#### Exercise data
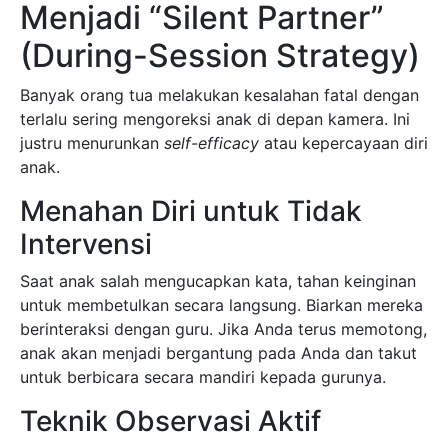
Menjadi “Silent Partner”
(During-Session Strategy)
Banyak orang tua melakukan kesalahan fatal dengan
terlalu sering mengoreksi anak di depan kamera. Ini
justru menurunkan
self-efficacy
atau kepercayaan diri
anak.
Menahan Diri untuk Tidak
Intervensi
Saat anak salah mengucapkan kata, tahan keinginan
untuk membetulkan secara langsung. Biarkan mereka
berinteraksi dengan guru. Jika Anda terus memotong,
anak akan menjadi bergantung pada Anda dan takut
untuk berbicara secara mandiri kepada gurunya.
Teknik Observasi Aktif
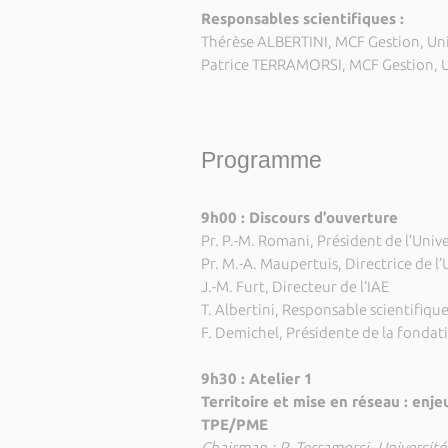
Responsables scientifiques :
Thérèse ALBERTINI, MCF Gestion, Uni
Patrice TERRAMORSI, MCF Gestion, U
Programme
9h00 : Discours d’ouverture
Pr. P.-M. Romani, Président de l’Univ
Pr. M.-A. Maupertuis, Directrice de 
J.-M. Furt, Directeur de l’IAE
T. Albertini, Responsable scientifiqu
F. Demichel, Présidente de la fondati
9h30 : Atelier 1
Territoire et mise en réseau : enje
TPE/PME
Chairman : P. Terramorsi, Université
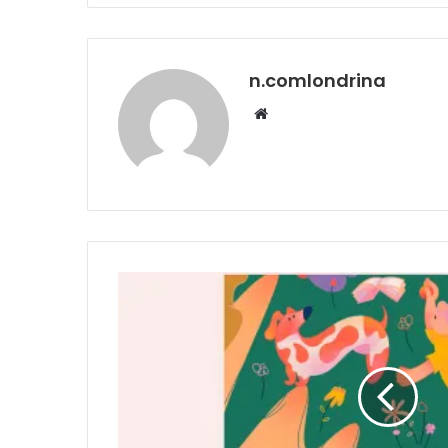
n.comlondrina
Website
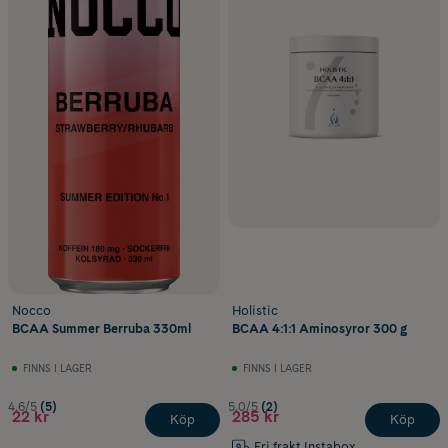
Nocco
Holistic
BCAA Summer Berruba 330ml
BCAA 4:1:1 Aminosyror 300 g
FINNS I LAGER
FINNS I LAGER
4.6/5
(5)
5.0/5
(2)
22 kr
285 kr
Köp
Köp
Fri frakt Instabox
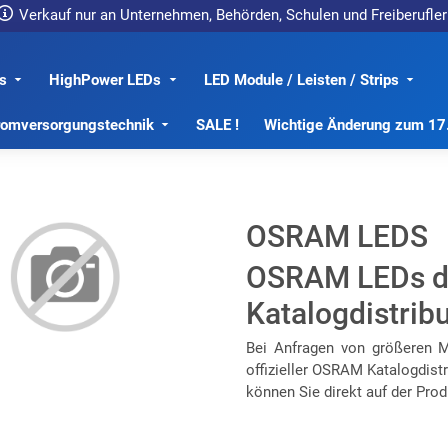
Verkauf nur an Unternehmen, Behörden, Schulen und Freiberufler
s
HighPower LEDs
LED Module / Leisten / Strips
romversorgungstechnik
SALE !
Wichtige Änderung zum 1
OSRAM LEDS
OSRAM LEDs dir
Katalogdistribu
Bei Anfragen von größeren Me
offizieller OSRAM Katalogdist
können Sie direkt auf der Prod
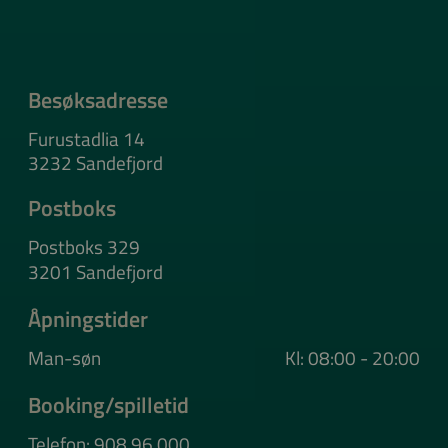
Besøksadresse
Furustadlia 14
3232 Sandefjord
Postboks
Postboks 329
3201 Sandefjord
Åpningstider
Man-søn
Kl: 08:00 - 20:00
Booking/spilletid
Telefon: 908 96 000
########
#### Goal of the exercise
The lines needed are those from the one containing "Fri frakt Instabox" through the end of the listing, given again word for word and without any picture.

#### Result below
Fri frakt Instabox
Verkauf nur an Unternehmen, Behörden, Schulen und Freiberufler
s
HighPower LEDs
LED Module / Leisten / Strips
romversorgungstechnik
SALE !
Wichtige Änderung zum 1
OSRAM LEDS
OSRAM LEDs dir
Katalogdistribu
Bei Anfragen von größeren Me
offizieller OSRAM Katalogdist
können Sie direkt auf der Prod
Besøksadresse
Furustadlia 14
3232 Sandefjord
Postboks
Postboks 329
3201 Sandefjord
Åpningstider
Man-søn
Kl: 08:00 - 20:00
Booking/spilletid
Telefon: 908 96 000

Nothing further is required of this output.